Awards consultants say Cooper and Gaga never gave voters a reason to root for them. “Bradley Cooper Is Not Really Into This Profile,” a September headline in the New York Times, captured what many observers saw as an aloofness on Cooper’s part to engage in the season’s niceties.
“There hasn’t been a ton of graciousness on his part,” complained one strategist. “I don’t think there was ever a day when he marveled that he might get the kind of recognition Alfonso Cuarón might get.”
Another consultant says Cooper should have talked about his acting more. “He wanted to be seen as this auteur and now, ironically, he’s going to lose best actor to a guy [“Bohemian Rhapsody’s” Rami Malek] who didn’t even do his own singing, which Cooper did — and did quite well.”
Campaigners likewise say Gaga came off poorly in her messaging, citing the dramatic, Cinderella-style dress she wore to the Golden Globes and her admission that she slept through Oscar nominations morning because she was on “showbiz time.”
“First of all, I don’t believe she was asleep,” a strategist says, “but even if she was, old people who have spent their whole lives waiting for an Oscar nomination don’t want to hear something like that.”
“Also,” the strategist continues, “the choice to show up at the Golden Globes wearing a dress with a 20-foot train that requires three people to hold does nothing but ‘other’ yourself. She arrived as the unknowable megastar of the night, not the musician-turned-actress who’s starring in her first real movie and is overwhelmed and touched to be there. She just played the wrong part constantly.”
An academy voter in the producers branch didn’t fault Gaga or Cooper or their publicists, saying that it’s hard to create a sympathetic narrative around two people already incredibly famous.

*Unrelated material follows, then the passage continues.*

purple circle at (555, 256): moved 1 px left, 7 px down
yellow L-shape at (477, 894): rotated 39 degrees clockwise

“You were never going to turn them into underdogs,” the producer says. “They’re too beautiful for that.”
Choose your friends wisely
In the home stretch, awards campaigners love to solicit famous folks to lavish praise on their films. Sometimes it feels organic, as when Guillermo del Toro saluted “Roma” in a long Twitter thread, calling the film, made by his longtime friend Cuarón, one of his five all-time favorite movies.
And sometimes it feels … awkward.
Just before final Oscar voting began, Penn turned up again to voice support for Cooper and his film in a piece published at Deadline Hollywood, an industry news website.

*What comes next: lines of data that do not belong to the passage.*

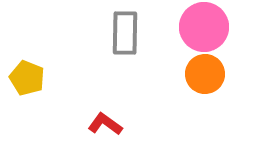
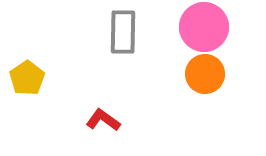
gray rectangle: moved 2 px left, 1 px up
yellow pentagon: rotated 16 degrees clockwise
red L-shape: moved 2 px left, 4 px up
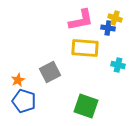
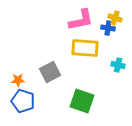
orange star: rotated 24 degrees clockwise
blue pentagon: moved 1 px left
green square: moved 4 px left, 5 px up
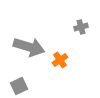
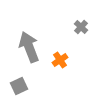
gray cross: rotated 32 degrees counterclockwise
gray arrow: rotated 128 degrees counterclockwise
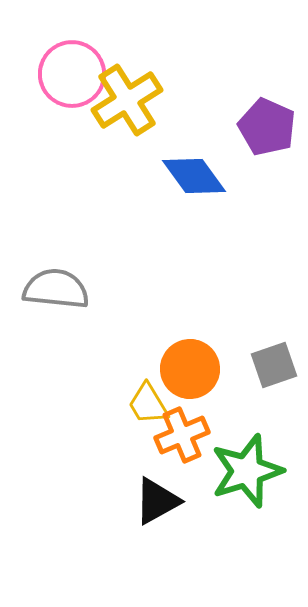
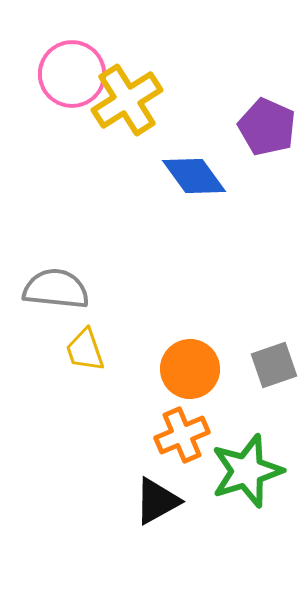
yellow trapezoid: moved 63 px left, 54 px up; rotated 12 degrees clockwise
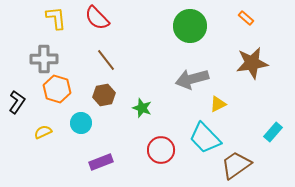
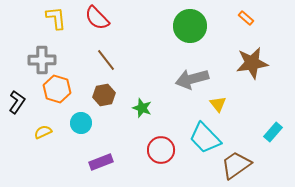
gray cross: moved 2 px left, 1 px down
yellow triangle: rotated 42 degrees counterclockwise
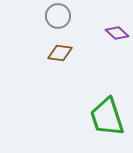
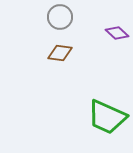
gray circle: moved 2 px right, 1 px down
green trapezoid: rotated 48 degrees counterclockwise
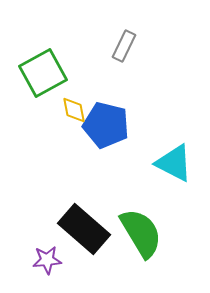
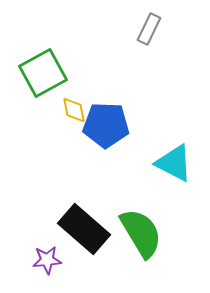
gray rectangle: moved 25 px right, 17 px up
blue pentagon: rotated 12 degrees counterclockwise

The article quickly became the talk of the town — for all the wrong reasons. After gushing about the movie and noting the injustice of its many losses (“In a fair world, ‘A Star Is Born’ sweeps the awards”), Penn concluded with a preemptive Oscar toast.
“To spare myself potential disappointment, I’m raising a glass in advance to Bradley Cooper and ‘A Star Is Born,’” Penn wrote. “Surely a raised glass is as legitimate as a globe of gilded gold or a male statuette minus a penis (also gold gilded). God forbid it have balls this year!”

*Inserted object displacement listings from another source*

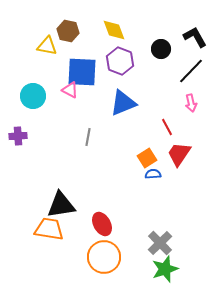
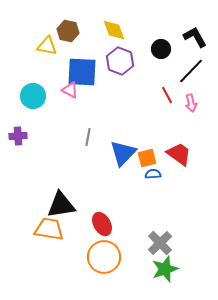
blue triangle: moved 50 px down; rotated 24 degrees counterclockwise
red line: moved 32 px up
red trapezoid: rotated 92 degrees clockwise
orange square: rotated 18 degrees clockwise
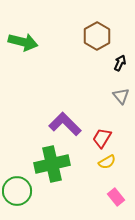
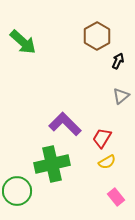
green arrow: rotated 28 degrees clockwise
black arrow: moved 2 px left, 2 px up
gray triangle: rotated 30 degrees clockwise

“You wonder if anyone from the movie’s team read that — and if they did, why they didn’t just tell Sean Penn to send it privately to Cooper,” one strategist says. “Forget the clunky writing. To say that it should ‘sweep the awards’ is just obvious shilling. Praise the movie, but don’t grovel for awards — at least, not that openly.”
‘Not everyone can win’
Steven Spielberg’s “The Color Purple” earned 11 Oscar nominations. It won nothing. Same with the 1977 ballet world drama “The Turning Point.” Martin Scorsese’s “Gangs of New York” went 0 for 10, as did David O. Russell’s “American Hustle,” which many regarded, like “A Star Is Born,” as a potential Oscar powerhouse.
“A lot of good movies have gone home empty-handed,” notes one consultant. “And ‘A Star Is Born’ is likely to win at least one Oscar — for song. Plus it grossed more than $400 million worldwide. And it established Bradley Cooper as a director and Gaga as an actress. I think people need to have a little perspective.”
“Then again,” he adds, “I still consider the Dodgers a failure because they lost the World Series again. So maybe I’m the wrong person to talk to.”